Activity →
Every entry in the listing below has to be transcribed exactly.

Input →

□ □ □ □

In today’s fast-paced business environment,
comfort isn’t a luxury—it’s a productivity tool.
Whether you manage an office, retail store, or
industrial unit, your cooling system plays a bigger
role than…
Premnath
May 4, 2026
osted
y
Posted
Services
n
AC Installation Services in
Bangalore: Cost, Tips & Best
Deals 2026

□ □ □ □

Solution for this exercise →
In today’s fast-paced business environment,
comfort isn’t a luxury—it’s a productivity tool.
Whether you manage an office, retail store, or
industrial unit, your cooling system plays a bigger
role than…
Premnath
May 4, 2026
osted
y
Posted
Services
n
AC Installation Services in
Bangalore: Cost, Tips & Best
Deals 2026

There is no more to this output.